Not to worry, though. Austin's La Fenice is here to help you make sense of it all, in all its glorious silliness.
Betty (Genevieve Kinney) has just graduated high school and looks forward to a summer of debauchery with her best gal-pal Ruby (Kate Meehan, channeling her inner Harley Quinn), who has spent the winter whittling a couple of newfangled contraptions called "surfboards." Local rich man and token evil genius Doctor von Outtesbutte (Nate Dunaway in a hilarious Pantalone turn) would rather all the gross poor people be gone from the beach and enlists the help of PTSD-riddled Captain Stoneheart (Aaron Johnson) in cleaning up the boardwalk. Betty, though, has caught the eye of Outtesbutte's sensitive son Teddy (Adam Rodriguez, a perfect sad clown), who typically spends his days painting sunsets at the beach. As the story unfolds – led with narration, music, and live sound effects by bait shop owner Uomo Verme (loosely translated as "worm man" ... get it?), played by Dylan Blackthorne – we gather bits about the origin of Stoneheart's fear of the ocean and slowly learn not all is as it seems with Ruby, who isn't at all happy about the blossoming romance between Teddy and Betty. Ruby also seems rather attached to an old book bound by – wait, is that human skin?!
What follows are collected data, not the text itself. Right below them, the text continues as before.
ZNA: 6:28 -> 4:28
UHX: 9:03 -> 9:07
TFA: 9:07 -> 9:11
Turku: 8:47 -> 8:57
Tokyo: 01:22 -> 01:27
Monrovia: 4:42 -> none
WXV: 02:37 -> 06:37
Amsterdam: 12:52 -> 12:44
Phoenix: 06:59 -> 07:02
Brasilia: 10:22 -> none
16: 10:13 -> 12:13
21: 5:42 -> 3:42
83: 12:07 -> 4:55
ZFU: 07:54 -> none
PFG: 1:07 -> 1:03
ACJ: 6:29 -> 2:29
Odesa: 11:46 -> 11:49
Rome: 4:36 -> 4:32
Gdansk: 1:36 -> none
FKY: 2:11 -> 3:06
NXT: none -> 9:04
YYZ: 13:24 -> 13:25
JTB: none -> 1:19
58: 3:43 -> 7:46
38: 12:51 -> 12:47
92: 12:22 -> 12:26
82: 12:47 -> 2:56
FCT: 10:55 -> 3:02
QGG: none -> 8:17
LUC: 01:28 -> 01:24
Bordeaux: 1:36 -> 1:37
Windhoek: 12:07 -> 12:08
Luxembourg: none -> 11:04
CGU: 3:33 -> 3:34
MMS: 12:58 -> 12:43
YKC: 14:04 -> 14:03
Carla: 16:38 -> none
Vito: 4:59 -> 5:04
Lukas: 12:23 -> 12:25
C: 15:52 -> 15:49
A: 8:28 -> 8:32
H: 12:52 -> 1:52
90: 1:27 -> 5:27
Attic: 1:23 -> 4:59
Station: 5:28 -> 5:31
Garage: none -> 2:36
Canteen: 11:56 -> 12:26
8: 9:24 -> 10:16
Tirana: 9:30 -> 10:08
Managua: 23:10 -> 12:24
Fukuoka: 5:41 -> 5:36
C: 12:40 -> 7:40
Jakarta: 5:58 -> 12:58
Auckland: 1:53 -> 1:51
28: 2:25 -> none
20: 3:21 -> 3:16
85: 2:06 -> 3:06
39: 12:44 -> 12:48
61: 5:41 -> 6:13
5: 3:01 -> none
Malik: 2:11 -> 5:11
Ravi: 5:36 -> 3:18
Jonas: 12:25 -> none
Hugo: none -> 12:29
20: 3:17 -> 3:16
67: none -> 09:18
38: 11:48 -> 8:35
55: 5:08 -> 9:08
Look, "Cthulhu" is in the damn title, so I don't feel bad about revealing the eventual appearance of the Dread Outer God, but I won't spoil how the show gets there. The evening is packed with music (Blackthorne) and dance (Kinney), with fantastic costumes by Aaron Flynn and props by Meehan and Rodriguez. Toby Minor provides the fight choreography, and Tatiana Jitkoff the monster itself. Rodriguez is also responsible for the scenic design; a backdrop of a beach, with clever use of a sun and moon on either side of the stage, each illuminated to appropriately designate the time of day.
One needn't be incredibly familiar with commedia or the work of H.P. Lovecraft to fully appreciate the melodramatic zaniness on view here, but it certainly wouldn't hurt. It's an incredibly fun romp, though it does feel a little long at times – a fact not aided by its setting on the outdoor stage at the Vortex/Butterfly Bar, where it can still feel rather sweltering even at the show's 10pm start time. La Fenice is certainly not in control of the weather, though, so grab a cool brew from the bar and give yourself over to the evil fun.